- _Extracted entries_
Content starts
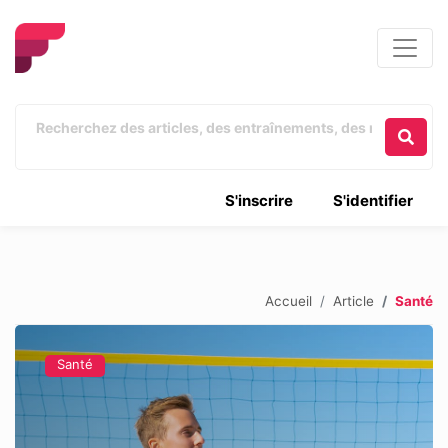
S'inscrire
S'identifier
Accueil
Article
Santé
Santé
Content ends
- _Directions_
Reproduce the data above line for line, excluding every picture.

- _Answer to the exercise_
S'inscrire
S'identifier
Accueil
Article
Santé
Santé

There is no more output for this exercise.